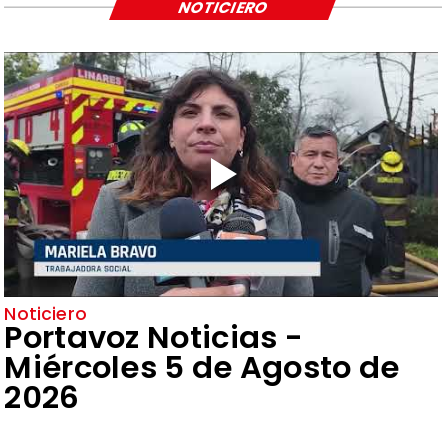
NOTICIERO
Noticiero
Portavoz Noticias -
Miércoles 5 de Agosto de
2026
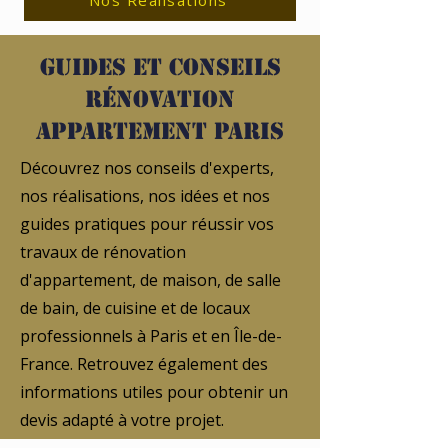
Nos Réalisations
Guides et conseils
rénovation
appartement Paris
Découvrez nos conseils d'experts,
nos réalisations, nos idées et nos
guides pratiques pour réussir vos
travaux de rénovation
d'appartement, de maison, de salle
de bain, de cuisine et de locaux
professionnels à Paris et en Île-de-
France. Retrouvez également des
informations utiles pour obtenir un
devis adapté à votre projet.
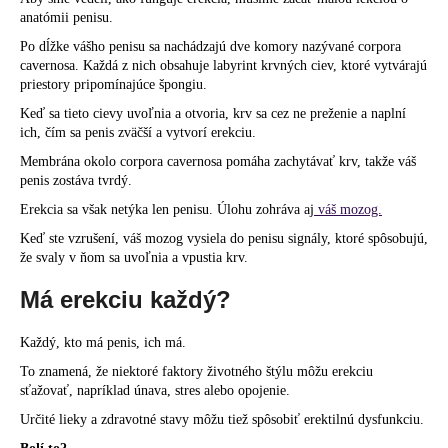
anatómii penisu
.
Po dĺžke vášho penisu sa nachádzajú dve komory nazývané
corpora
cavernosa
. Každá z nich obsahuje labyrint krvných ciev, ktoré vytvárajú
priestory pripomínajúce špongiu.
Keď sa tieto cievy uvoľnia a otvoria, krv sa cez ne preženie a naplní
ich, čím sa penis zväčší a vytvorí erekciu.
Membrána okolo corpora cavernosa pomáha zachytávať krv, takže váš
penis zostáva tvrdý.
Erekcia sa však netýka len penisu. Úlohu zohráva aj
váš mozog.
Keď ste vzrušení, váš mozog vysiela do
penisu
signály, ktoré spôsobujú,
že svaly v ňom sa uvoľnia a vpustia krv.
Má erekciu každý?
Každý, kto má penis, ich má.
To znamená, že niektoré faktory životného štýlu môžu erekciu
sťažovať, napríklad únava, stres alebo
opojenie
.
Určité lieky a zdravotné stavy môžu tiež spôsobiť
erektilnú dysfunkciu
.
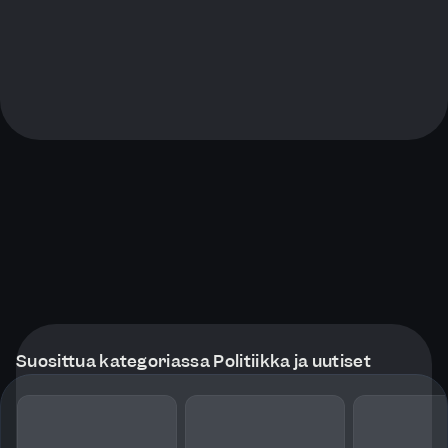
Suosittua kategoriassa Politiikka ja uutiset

◆ ◆ ◆ ◆ ◆

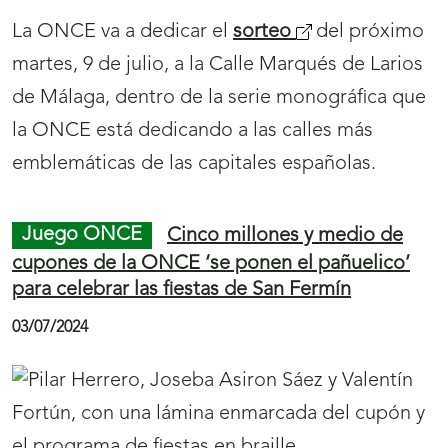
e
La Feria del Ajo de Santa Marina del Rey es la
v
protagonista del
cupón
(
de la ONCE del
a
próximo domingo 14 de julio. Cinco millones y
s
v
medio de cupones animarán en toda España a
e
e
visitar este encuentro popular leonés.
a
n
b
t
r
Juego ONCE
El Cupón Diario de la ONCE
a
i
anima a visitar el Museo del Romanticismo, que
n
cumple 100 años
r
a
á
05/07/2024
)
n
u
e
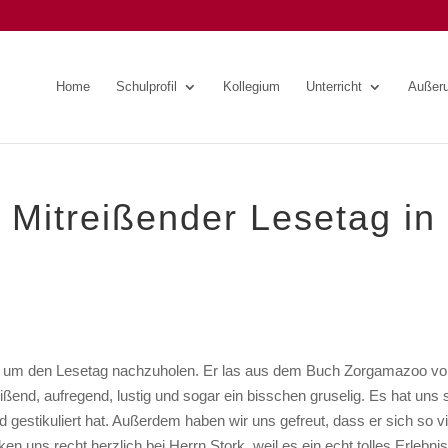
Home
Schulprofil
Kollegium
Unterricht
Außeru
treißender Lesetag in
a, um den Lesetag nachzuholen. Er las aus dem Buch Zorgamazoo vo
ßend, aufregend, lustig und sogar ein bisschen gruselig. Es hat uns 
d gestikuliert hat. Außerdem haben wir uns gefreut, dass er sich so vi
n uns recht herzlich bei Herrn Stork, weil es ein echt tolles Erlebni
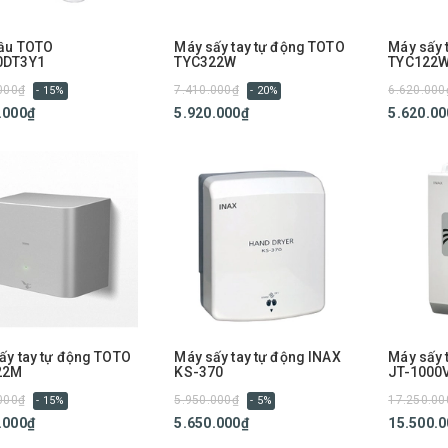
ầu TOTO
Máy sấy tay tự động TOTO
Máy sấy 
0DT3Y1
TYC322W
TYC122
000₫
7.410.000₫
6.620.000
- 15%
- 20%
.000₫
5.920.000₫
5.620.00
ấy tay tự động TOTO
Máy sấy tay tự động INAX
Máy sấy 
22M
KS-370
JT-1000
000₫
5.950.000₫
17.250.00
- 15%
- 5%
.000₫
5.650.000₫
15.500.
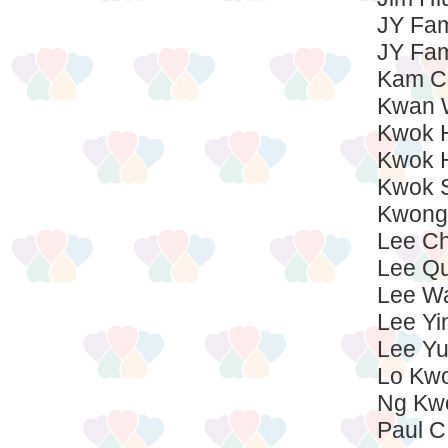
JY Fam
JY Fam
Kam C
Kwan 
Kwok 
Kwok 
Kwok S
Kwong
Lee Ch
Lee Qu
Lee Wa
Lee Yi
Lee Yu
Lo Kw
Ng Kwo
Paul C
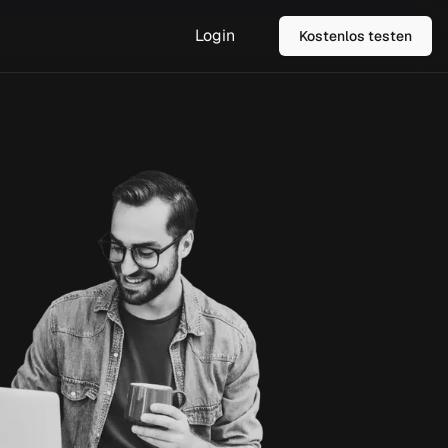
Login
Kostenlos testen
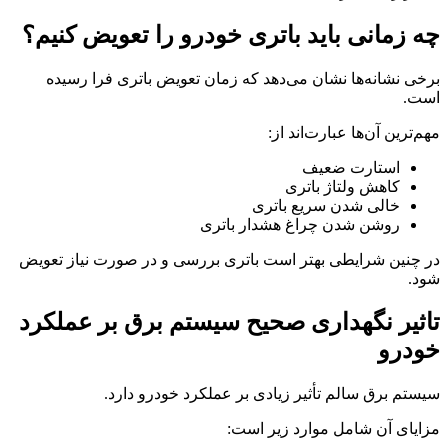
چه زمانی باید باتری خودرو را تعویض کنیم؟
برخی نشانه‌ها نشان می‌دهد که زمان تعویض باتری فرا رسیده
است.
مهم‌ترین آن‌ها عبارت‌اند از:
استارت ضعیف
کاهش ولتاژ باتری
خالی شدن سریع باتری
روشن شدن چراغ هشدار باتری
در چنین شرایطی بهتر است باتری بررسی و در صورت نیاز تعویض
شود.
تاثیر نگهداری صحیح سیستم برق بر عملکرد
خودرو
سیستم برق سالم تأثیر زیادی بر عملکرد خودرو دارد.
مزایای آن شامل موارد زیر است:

◆ ◆ ◆ ◆ ◆

Problem: Those lines of the records above that run from the one containing "Po dĺžke vášho" through the one containing "Suosittua kategoriassa Politiikka ja uutiset" should be returned exactly, with no pictures among them.

Answer area:
Po dĺžke vášho penisu sa nachádzajú dve komory nazývané
corpora
cavernosa
. Každá z nich obsahuje labyrint krvných ciev, ktoré vytvárajú
priestory pripomínajúce špongiu.
Keď sa tieto cievy uvoľnia a otvoria, krv sa cez ne preženie a naplní
ich, čím sa penis zväčší a vytvorí erekciu.
Membrána okolo corpora cavernosa pomáha zachytávať krv, takže váš
penis zostáva tvrdý.
Erekcia sa však netýka len penisu. Úlohu zohráva aj
váš mozog.
Keď ste vzrušení, váš mozog vysiela do
penisu
signály, ktoré spôsobujú,
že svaly v ňom sa uvoľnia a vpustia krv.
Má erekciu každý?
Každý, kto má penis, ich má.
To znamená, že niektoré faktory životného štýlu môžu erekciu
sťažovať, napríklad únava, stres alebo
opojenie
.
Určité lieky a zdravotné stavy môžu tiež spôsobiť
erektilnú dysfunkciu
.
Suosittua kategoriassa Politiikka ja uutiset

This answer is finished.